What is atomic?
Atomic, as describing something with the property of an atom. The word "atom" comes from the Latin atomus , which means "undivided".
I usually think that an atomic operation (regardless of language) has two qualities:
Atomic operation is always inseparable.
those. it is executed in an inseparable way, I believe that this is what the OP stands for "thread safe". In a sense, the operation occurs instantly when viewed by another stream.
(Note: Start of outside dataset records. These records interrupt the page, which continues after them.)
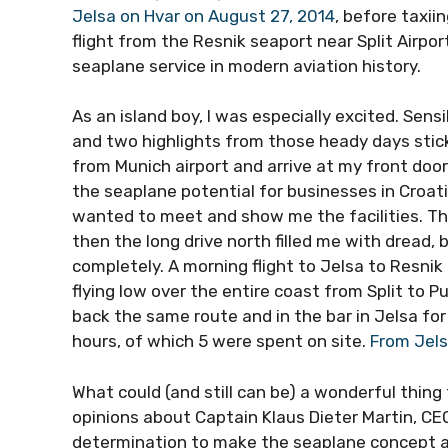
Jelsa on Hvar on August 27, 2014
, before taxii
flight from the Resnik seaport near Split Airpor
seaplane service in modern aviation history.
As an island boy, I was especially excited. Se
and two highlights from those heady days stick
from Munich airport and arrive at my front door
the seaplane potential for businesses in Croati
wanted to meet and show me the facilities. The
then the long drive north filled me with dread,
completely. A morning flight to Jelsa to Resnik 
flying low over the entire coast from Split to Pu
back the same route and in the bar in Jelsa for 
hours, of which 5 were spent on site.
From Jels
What could (and still can be) a wonderful thing
opinions about Captain Klaus Dieter Martin, CEO
determination to make the seaplane concept a re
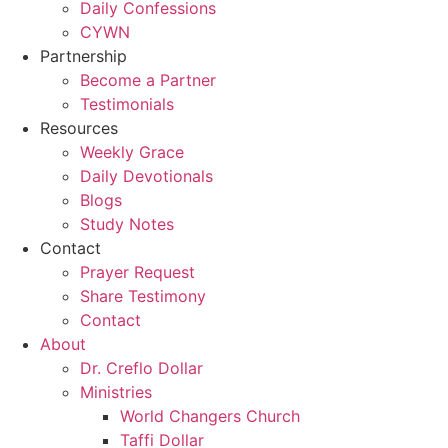
Daily Confessions
CYWN
Partnership
Become a Partner
Testimonials
Resources
Weekly Grace
Daily Devotionals
Blogs
Study Notes
Contact
Prayer Request
Share Testimony
Contact
About
Dr. Creflo Dollar
Ministries
World Changers Church
Taffi Dollar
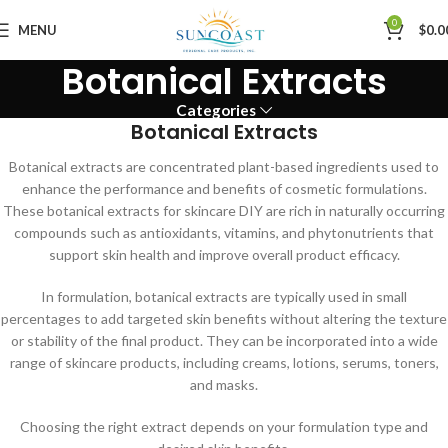
0
MENU
$
0.0
Botanical Extracts
Categories
Botanical Extracts
Botanical extracts are concentrated plant-based ingredients used to
enhance the performance and benefits of cosmetic formulations.
These botanical extracts for skincare DIY are rich in naturally occurring
compounds such as antioxidants, vitamins, and phytonutrients that
support skin health and improve overall product efficacy.
In formulation, botanical extracts are typically used in small
percentages to add targeted skin benefits without altering the texture
or stability of the final product. They can be incorporated into a wide
range of skincare products, including creams, lotions, serums, toners,
and masks.
Choosing the right extract depends on your formulation type and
For example, the following operation will most likely be split up (depends on the compiler / hardware):
i += 1;
since it can be seen by another thread (on hypothetical hardware and the compiler) as:
load r1, i; addi r1,
Two threads performing the above operation i += 1 without proper synchronization can lead to an incorrect result. Say i=0 , thread T1 loads T1.r1 = 0 , and thread T2 loads t2.r1 = 0 . Both threads increase their respective r1 by 1, and then save the result to i . Although two increments have been performed, the value of i is still only 1, because the increment operation is divisible. Note that if there was synchronization before and after i+=1 , then another thread would wait until the operation was completed, and thus would observe the whole operation.
Note that even a simple entry may or may not be indivisible:
i = 3; store i,
depending on the compiler and hardware. For example, if the address i not properly coordinated, then it is necessary to use a non-standard load / storage, which is performed by the CPU as several smaller loads / storages.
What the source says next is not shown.